§ WHAT THE TASK ASKS: Apart from the pictures, every entry must be retyped exactly.
☆ ☆ ☆
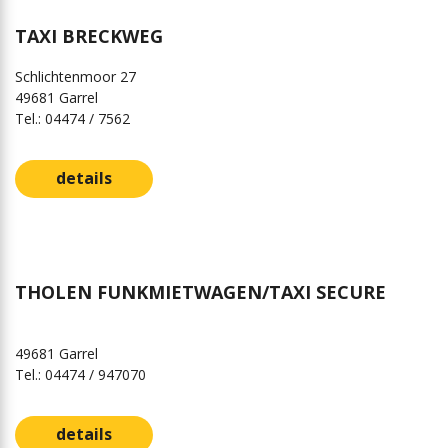
TAXI BRECKWEG
Schlichtenmoor 27
49681 Garrel
Tel.: 04474 / 7562
details
THOLEN FUNKMIETWAGEN/TAXI SECURE
49681 Garrel
Tel.: 04474 / 947070
details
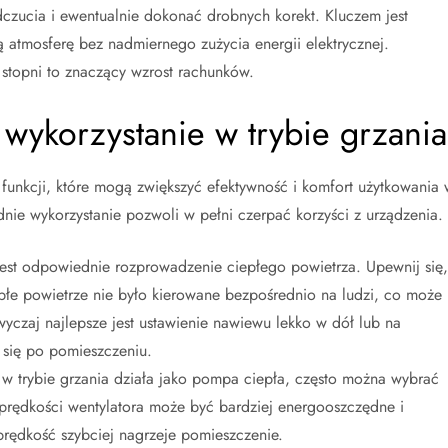
czucia i ewentualnie dokonać drobnych korekt. Kluczem jest
ą atmosferę bez nadmiernego zużycia energii elektrycznej.
 stopni to znaczący wzrost rachunków.
 wykorzystanie w trybie grzania
funkcji, które mogą zwiększyć efektywność i komfort użytkowania 
dnie wykorzystanie pozwoli w pełni czerpać korzyści z urządzenia.
jest odpowiednie rozprowadzenie ciepłego powietrza. Upewnij się,
epłe powietrze nie było kierowane bezpośrednio na ludzi, co może
czaj najlepsze jest ustawienie nawiewu lekko w dół lub na
 się po pomieszczeniu.
 w trybie grzania działa jako pompa ciepła, często można wybrać
j prędkości wentylatora może być bardziej energooszczędne i
rędkość szybciej nagrzeje pomieszczenie.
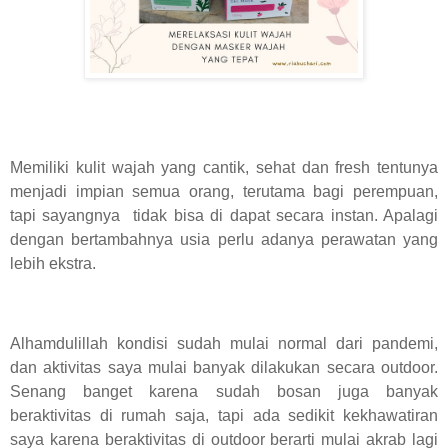
Memiliki kulit wajah yang cantik, sehat dan fresh tentunya
menjadi impian semua orang, terutama bagi perempuan,
tapi sayangnya tidak bisa di dapat secara instan. Apalagi
dengan bertambahnya usia perlu adanya perawatan yang
lebih ekstra.
Alhamdulillah kondisi sudah mulai normal dari pandemi,
dan aktivitas saya mulai banyak dilakukan secara outdoor.
Senang banget karena sudah bosan juga banyak
beraktivitas di rumah saja, tapi ada sedikit kekhawatiran
saya karena beraktivitas di outdoor berarti mulai akrab lagi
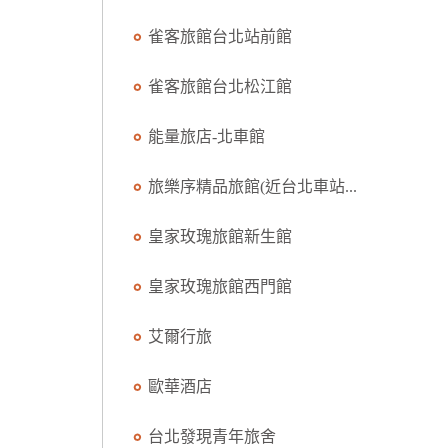
雀客旅館台北站前館
雀客旅館台北松江館
能量旅店-北車館
旅樂序精品旅館(近台北車站...
皇家玫瑰旅館新生館
皇家玫瑰旅館西門館
艾爾行旅
歐華酒店
台北發現青年旅舍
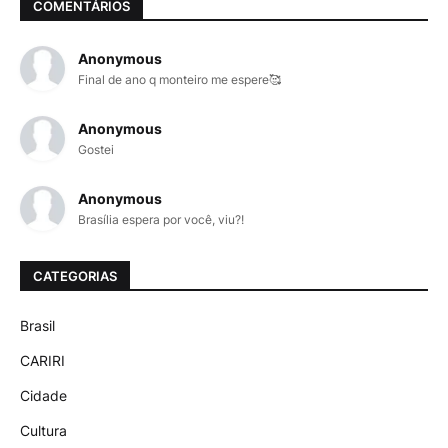
COMENTÁRIOS
Anonymous
Final de ano q monteiro me espere🥰
Anonymous
Gostei
Anonymous
Brasília espera por você, viu?!
CATEGORIAS
Brasil
CARIRI
Cidade
Cultura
☆ ☆ ☆
§ WRITTEN REPLY:
TAXI BRECKWEG
Schlichtenmoor 27
49681 Garrel
Tel.: 04474 / 7562
details
THOLEN FUNKMIETWAGEN/TAXI SECURE
49681 Garrel
Tel.: 04474 / 947070
details
czucia i ewentualnie dokonać drobnych korekt. Kluczem jest
ą atmosferę bez nadmiernego zużycia energii elektrycznej.
 stopni to znaczący wzrost rachunków.
 wykorzystanie w trybie grzania
funkcji, które mogą zwiększyć efektywność i komfort użytkowania 
dnie wykorzystanie pozwoli w pełni czerpać korzyści z urządzenia.
jest odpowiednie rozprowadzenie ciepłego powietrza. Upewnij się,
epłe powietrze nie było kierowane bezpośrednio na ludzi, co może
czaj najlepsze jest ustawienie nawiewu lekko w dół lub na
 się po pomieszczeniu.
 w trybie grzania działa jako pompa ciepła, często można wybrać
j prędkości wentylatora może być bardziej energooszczędne i
rędkość szybciej nagrzeje pomieszczenie.
Memiliki kulit wajah yang cantik, sehat dan fresh tentunya
menjadi impian semua orang, terutama bagi perempuan,
tapi sayangnya tidak bisa di dapat secara instan. Apalagi
dengan bertambahnya usia perlu adanya perawatan yang
lebih ekstra.
Alhamdulillah kondisi sudah mulai normal dari pandemi,
dan aktivitas saya mulai banyak dilakukan secara outdoor.
Senang banget karena sudah bosan juga banyak
beraktivitas di rumah saja, tapi ada sedikit kekhawatiran
saya karena beraktivitas di outdoor berarti mulai akrab lagi
雀客旅館台北站前館
雀客旅館台北松江館
能量旅店-北車館
旅樂序精品旅館(近台北車站...
皇家玫瑰旅館新生館
皇家玫瑰旅館西門館
艾爾行旅
歐華酒店
台北發現青年旅舍
COMENTÁRIOS
Anonymous
Final de ano q monteiro me espere🥰
Anonymous
Gostei
Anonymous
Brasília espera por você, viu?!
CATEGORIAS
Brasil
CARIRI
Cidade
Cultura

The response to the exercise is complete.